▽

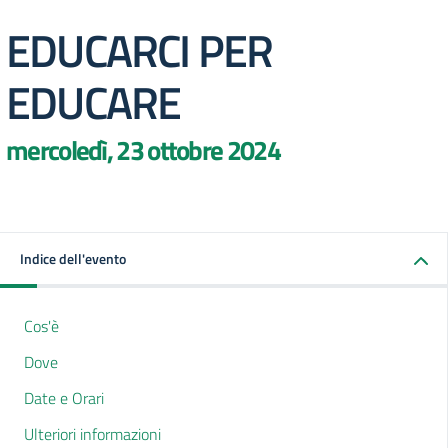
EDUCARCI PER
EDUCARE
mercoledì, 23 ottobre 2024
Indice dell'evento
Cos'è
Dove
Date e Orari
Ulteriori informazioni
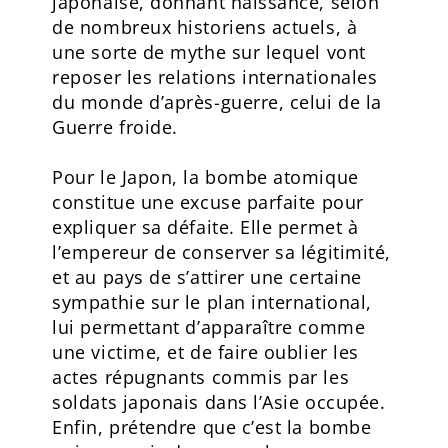
japonaise, donnant naissance, selon
de nombreux historiens actuels, à
une sorte de mythe sur lequel vont
reposer les relations internationales
du monde d’après-guerre, celui de la
Guerre froide.
Pour le Japon, la bombe atomique
constitue une excuse parfaite pour
expliquer sa défaite. Elle permet à
l’empereur de conserver sa légitimité,
et au pays de s’attirer une certaine
sympathie sur le plan international,
lui permettant d’apparaître comme
une victime, et de faire oublier les
actes répugnants commis par les
soldats japonais dans l’Asie occupée.
Enfin, prétendre que c’est la bombe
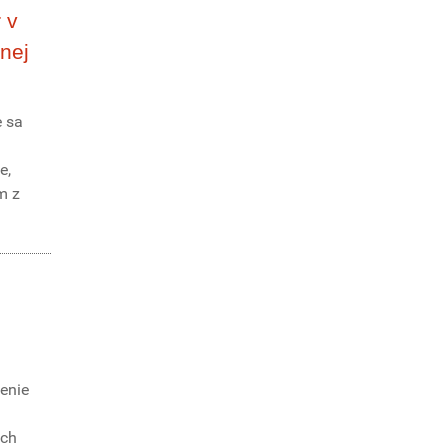
 v
nej
e sa
e,
m z
enie
ých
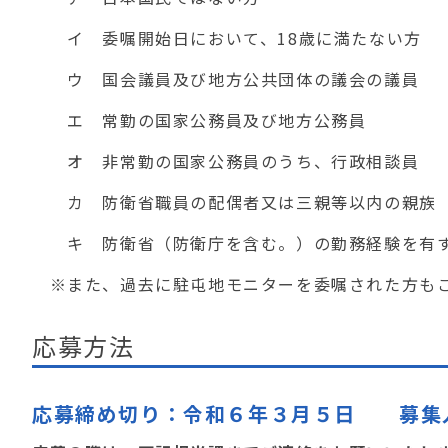
イ 委嘱開始日において、18歳に満たない方
ウ 国会議員及び地方公共団体の議会の議員
エ 常勤の国家公務員及び地方公務員
オ 非常勤の国家公務員のうち、行政相談員
カ 防衛省職員の配偶者又は三親等以内の親族
キ 防衛省（防衛庁を含む。）の勤務経験を有
※また、過去に駐屯地モニターを委嘱された方も
応募方法
応募締め切り：令和６年３月５日 募集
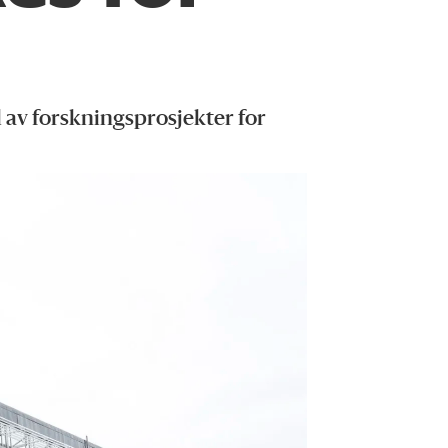
l av forskningsprosjekter for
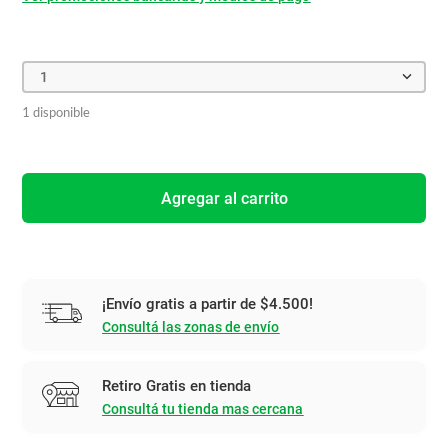
1
1 disponible
Agregar al carrito
¡Envío gratis a partir de $4.500!
Consultá las zonas de envío
Retiro Gratis en tienda
Consultá tu tienda mas cercana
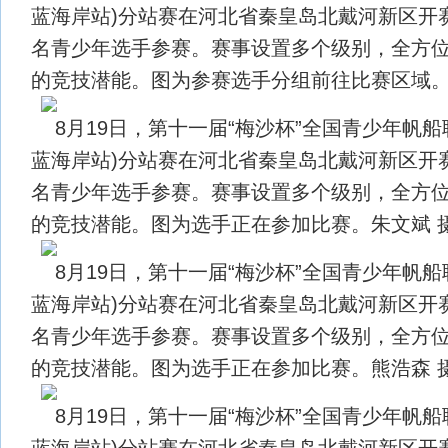
蓝海岸站)分站赛在河北省秦皇岛北戴河新区开赛
名青少年选手参赛。赛事设置多个级别，全方
的竞技潜能。图为参赛选手分组前往比赛区域。
8月19日，第十一届“梅沙杯”全国青少年帆船
蓝海岸站)分站赛在河北省秦皇岛北戴河新区开赛
名青少年选手参赛。赛事设置多个级别，全方
的竞技潜能。图为选手正在参加比赛。朱文斌 
8月19日，第十一届“梅沙杯”全国青少年帆船
蓝海岸站)分站赛在河北省秦皇岛北戴河新区开赛
名青少年选手参赛。赛事设置多个级别，全方
的竞技潜能。图为选手正在参加比赛。熊浩森 
8月19日，第十一届“梅沙杯”全国青少年帆船
蓝海岸站)分站赛在河北省秦皇岛北戴河新区开赛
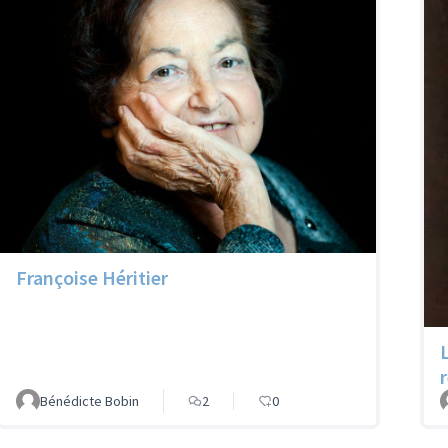
Françoise Héritier
Bénédicte Bobin
2
0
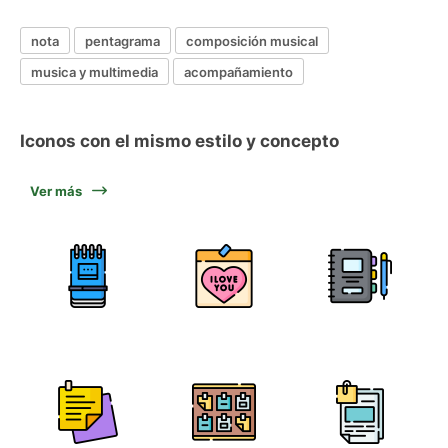
nota
pentagrama
composición musical
musica y multimedia
acompañamiento
Iconos con el mismo estilo y concepto
Ver más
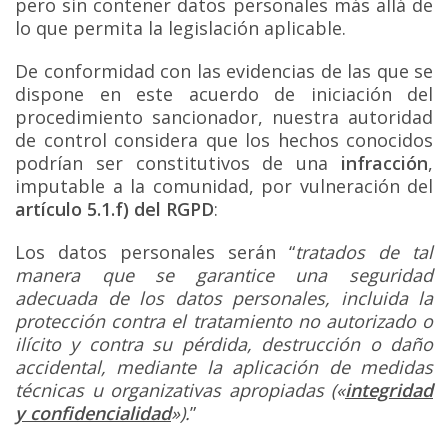
pero sin contener datos personales más allá de
lo que permita la legislación aplicable.
De conformidad con las evidencias de las que se
dispone en este acuerdo de iniciación del
procedimiento sancionador, nuestra autoridad
de control considera que los hechos conocidos
podrían ser constitutivos de una
infracción
,
imputable a la comunidad, por vulneración del
artículo 5.1.f) del RGPD
:
Los datos personales serán “
tratados de tal
manera que se garantice una seguridad
adecuada de los datos personales, incluida la
protección contra el tratamiento no autorizado o
ilícito y contra su pérdida, destrucción o daño
accidental, mediante la aplicación de medidas
técnicas u organizativas apropiadas («
integridad
y confidencialidad
»).
”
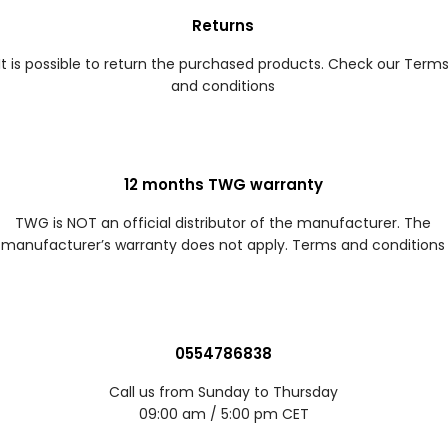
Returns
It is possible to return the purchased products. Check our Term
and conditions
12 months TWG warranty
TWG is NOT an official distributor of the manufacturer. The
manufacturer’s warranty does not apply. Terms and conditions
0554786838
Call us from Sunday to Thursday
09:00 am / 5:00 pm CET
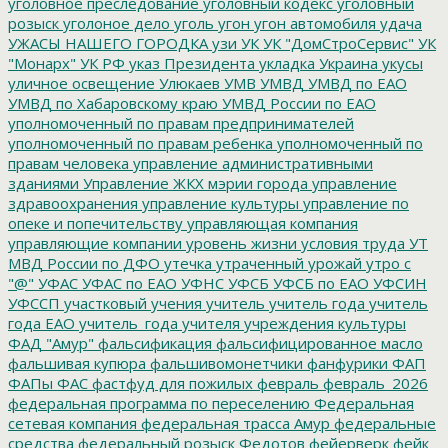
уголовное преследование
уголовный кодекс
уголовный
розыск
уголоное дело
уголь
угон
угон автомобиля
удача
УЖАСЫ НАШЕГО ГОРОДКА
узи
УК
УК "ДомСтроСервис"
УК
"Монарх"
УК РФ
указ Президента
укладка
Украина
укусы
уличное освещение
Улюкаев
УМВ
УМВД
УМВД по ЕАО
УМВД по Хабаровскому краю
УМВД России по ЕАО
уполномоченный по правам предпринимателей
уполномоченный по правам ребенка
уполномоченный по
правам человека
управление административными
зданиями
Управление ЖКХ мэрии города
управление
здравоохранения
управление культуры
управление по
опеке и попечительству
управляющая компания
управляющие компании
уровень жизни
условия труда
УТ
МВД России по ДФО
утечка
утраченный урожай
утро с
"@"
УФАС
УФАС по ЕАО
УФНС
УФСБ
УФСБ по ЕАО
УФСИН
УФССП
участковый
учения
учитель
учитель года
учитель
года ЕАО
учитель_года
учителя
учреждения культуры
ФАД "Амур"
фальсификация
фальсифицированное масло
фальшивая купюра
фальшивомонетчики
фанфурики
ФАП
ФАПы
ФАС
фастфуд для пожилых
февраль
февраль_2026
федеральная программа по переселению
Федеральная
сетевая компания
федеральная трасса Амур
федеральные
средства
федеральный розыск
Федотов
фейерверк
фейк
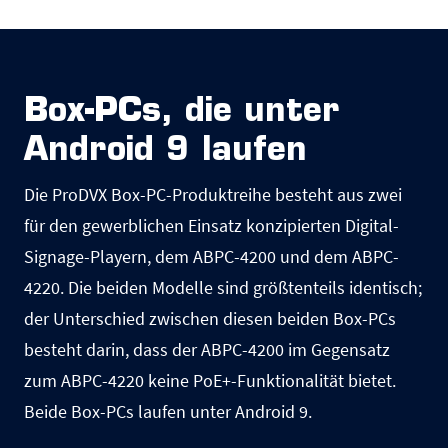
Box-PCs, die unter
Android 9 laufen
Die ProDVX Box-PC-Produktreihe besteht aus zwei
für den gewerblichen Einsatz konzipierten Digital-
Signage-Playern, dem ABPC-4200 und dem ABPC-
4220. Die beiden Modelle sind größtenteils identisch;
der Unterschied zwischen diesen beiden Box-PCs
besteht darin, dass der ABPC-4200 im Gegensatz
zum ABPC-4220 keine PoE+-Funktionalität bietet.
Beide Box-PCs laufen unter Android 9.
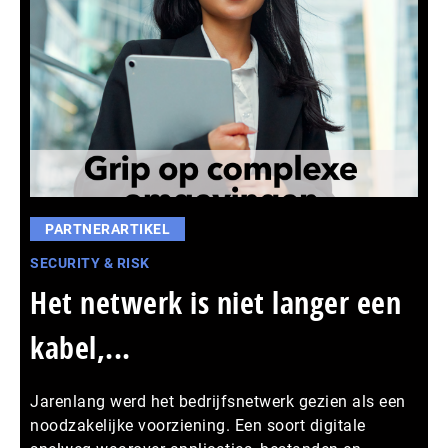
PARTNERARTIKEL
SECURITY & RISK
Het netwerk is niet langer een
kabel,...
Jarenlang werd het bedrijfsnetwerk gezien als een
noodzakelijke voorziening. Een soort digitale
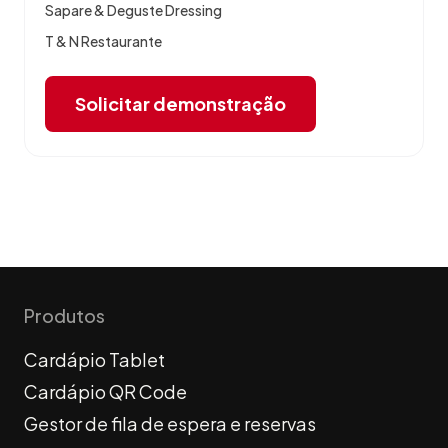
Sapare & Deguste Dressing
T & N Restaurante
Solicitar demonstração
Produtos
Cardápio Tablet
Cardápio QR Code
Gestor de fila de espera e reservas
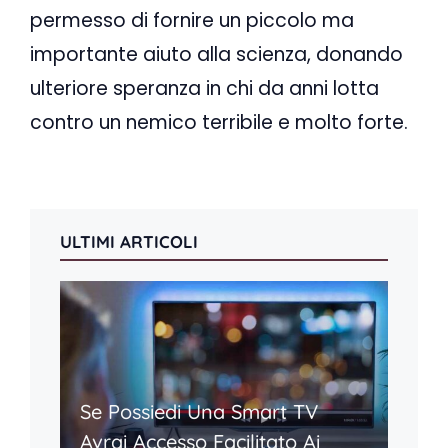
permesso di fornire un piccolo ma
importante aiuto alla scienza, donando
ulteriore speranza in chi da anni lotta
contro un nemico terribile e molto forte.
ULTIMI ARTICOLI
Se Possiedi Una Smart TV
Avrai Accesso Facilitato Ai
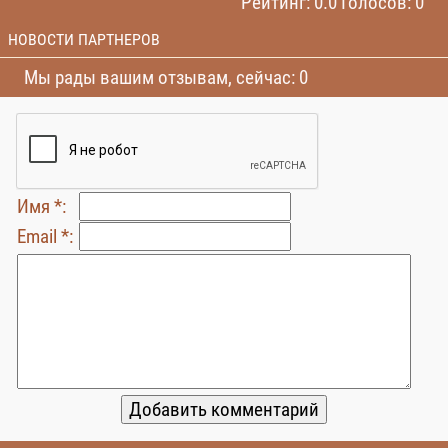
Рейтинг: 0.0 Голосов: 0
НОВОСТИ ПАРТНЕРОВ
Мы рады вашим отзывам, сейчас: 0
Имя *:
Email *:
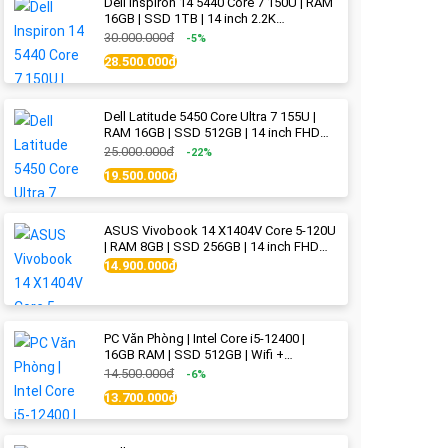
Dell Inspiron 14 5440 Core 7 150U | RAM
16GB | SSD 1TB | 14 inch 2.2K
(2240x1400) IPS | Ice Blue - New Fullbox
30.000.000đ
-5%
28.500.000đ
Dell Latitude 5450 Core Ultra 7 155U |
RAM 16GB | SSD 512GB | 14 inch FHD
(1920x1080) IPS Like new
25.000.000đ
-22%
19.500.000đ
ASUS Vivobook 14 X1404V Core 5-120U
| RAM 8GB | SSD 256GB | 14 inch FHD
(1920x1080) | Quiet Blue - New Fullbox
14.900.000đ
PC Văn Phòng | Intel Core i5-12400 |
16GB RAM | SSD 512GB | Wifi +
Bluetooth
14.500.000đ
-6%
13.700.000đ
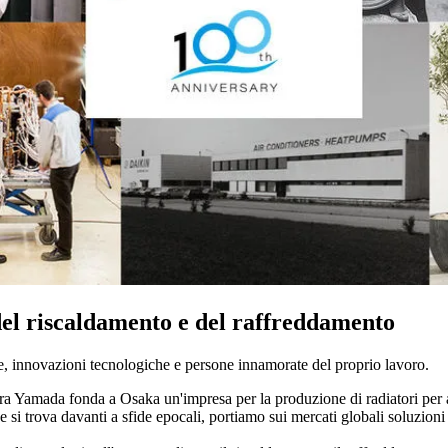
del riscaldamento e del raffreddamento
ie, innovazioni tecnologiche e persone innamorate del proprio lavoro.
ra Yamada fonda a Osaka un'impresa per la produzione di radiatori per
si trova davanti a sfide epocali, portiamo sui mercati globali soluzioni 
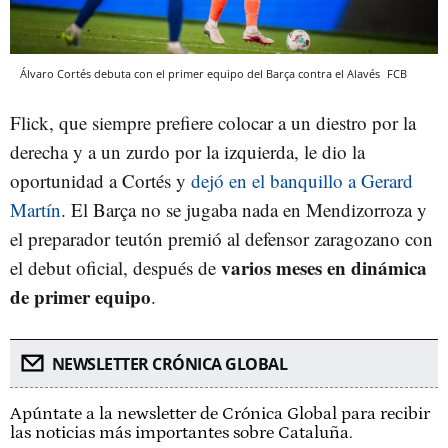
Álvaro Cortés debuta con el primer equipo del Barça contra el Alavés
FCB
Flick, que siempre prefiere colocar a un diestro por la
derecha y a un zurdo por la izquierda, le dio la
oportunidad a Cortés y
dejó en el banquillo a Gerard
Martín
. El Barça no se jugaba nada en Mendizorroza y
el preparador teutón premió al defensor zaragozano con
varios meses en dinámica
el debut oficial, después de
de primer equipo
.
NEWSLETTER CRÓNICA GLOBAL
Apúntate a la newsletter de Crónica Global para recibir
las noticias más importantes sobre Cataluña.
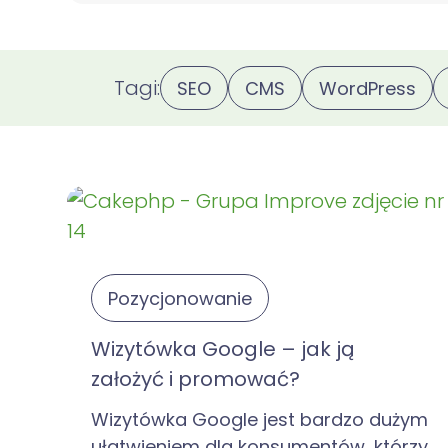
Tagi:
SEO
CMS
WordPress
Pozycjonowanie
Wizytówka Google – jak ją
założyć i promować?
Wizytówka Google jest bardzo dużym
ułatwieniem dla konsumentów, którzy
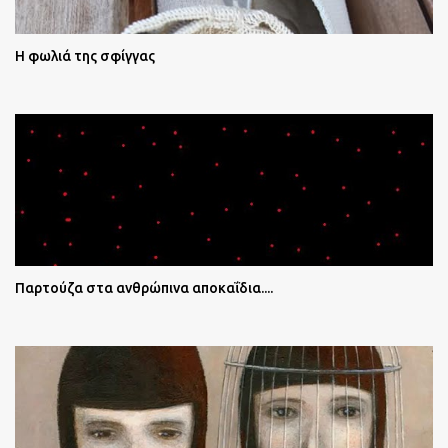
Η φωλιά της σφίγγας
Παρτούζα στα ανθρώπινα αποκαΐδια....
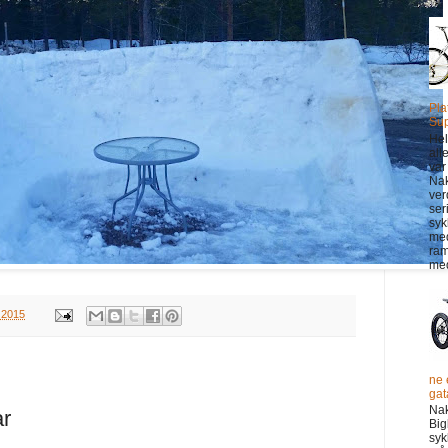
Pla
Sup
Hel
all
var
Na
ver
ser
syk
me
ram
med
, 2015
ne 
gata
Na
ar
Big
syk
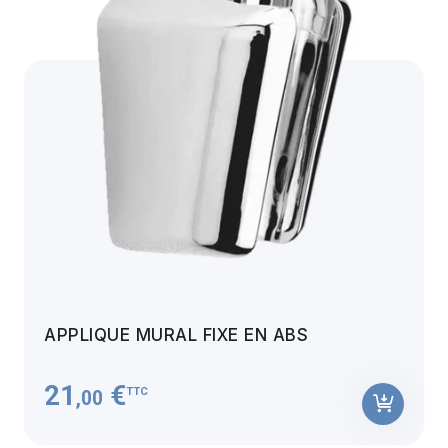
APPLIQUE MURAL FIXE EN ABS
21
€
TTC
,00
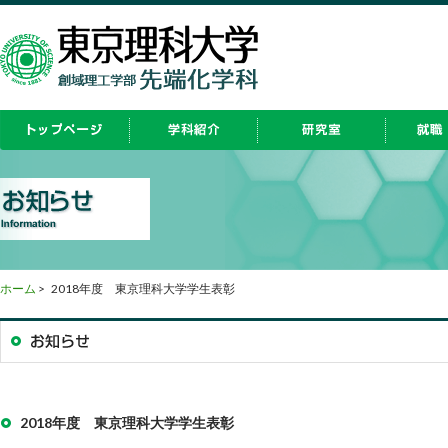
ホーム
>
2018年度 東京理科大学学生表彰
2018年度 東京理科大学学生表彰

△

• _ABOUT THIS EXERCISE_
Count up the lines in the entries that hold "Core", and respond with that count and no other text.

• _FINISHED EXERCISE_
4